BEGIN DATA RECORDS
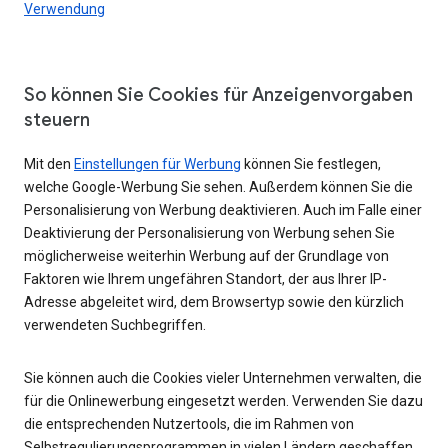
Verwendung
So können Sie Cookies für Anzeigenvorgaben
steuern
Mit den
Einstellungen für Werbung
können Sie festlegen,
welche Google-Werbung Sie sehen. Außerdem können Sie die
Personalisierung von Werbung deaktivieren. Auch im Falle einer
Deaktivierung der Personalisierung von Werbung sehen Sie
möglicherweise weiterhin Werbung auf der Grundlage von
Faktoren wie Ihrem ungefähren Standort, der aus Ihrer IP-
Adresse abgeleitet wird, dem Browsertyp sowie den kürzlich
verwendeten Suchbegriffen.
Sie können auch die Cookies vieler Unternehmen verwalten, die
für die Onlinewerbung eingesetzt werden. Verwenden Sie dazu
die entsprechenden Nutzertools, die im Rahmen von
Selbstregulierungsprogrammen in vielen Ländern geschaffen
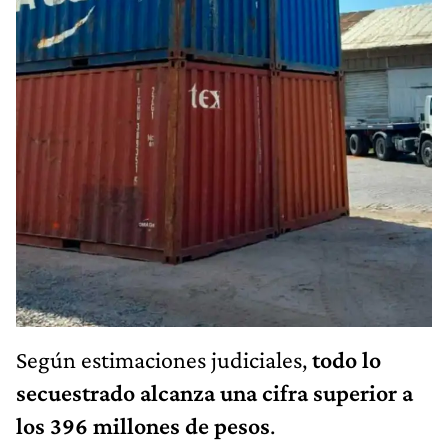
Según estimaciones judiciales,
todo lo
secuestrado alcanza una cifra superior a
los 396 millones de pesos
.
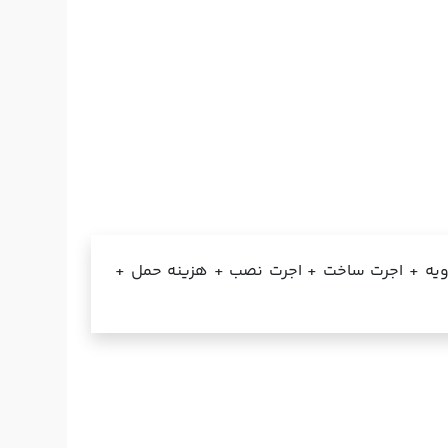
 رویه + اجرت ساخت + اجرت نصب + هزینه حمل +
END DATA RECORDS
▸ AIM OF THE EXERCISE: Transcribe all of the entries word for word, but skip any pictures they contain.

▸ ANSWER BELOW:
Verwendung
So können Sie Cookies für Anzeigenvorgaben
steuern
Mit den
Einstellungen für Werbung
können Sie festlegen,
welche Google-Werbung Sie sehen. Außerdem können Sie die
Personalisierung von Werbung deaktivieren. Auch im Falle einer
Deaktivierung der Personalisierung von Werbung sehen Sie
möglicherweise weiterhin Werbung auf der Grundlage von
Faktoren wie Ihrem ungefähren Standort, der aus Ihrer IP-
Adresse abgeleitet wird, dem Browsertyp sowie den kürzlich
verwendeten Suchbegriffen.
Sie können auch die Cookies vieler Unternehmen verwalten, die
für die Onlinewerbung eingesetzt werden. Verwenden Sie dazu
die entsprechenden Nutzertools, die im Rahmen von
Selbstregulierungsprogrammen in vielen Ländern geschaffen
Según estimaciones judiciales,
todo lo
secuestrado alcanza una cifra superior a
los 396 millones de pesos
.
 رویه + اجرت ساخت + اجرت نصب + هزینه حمل +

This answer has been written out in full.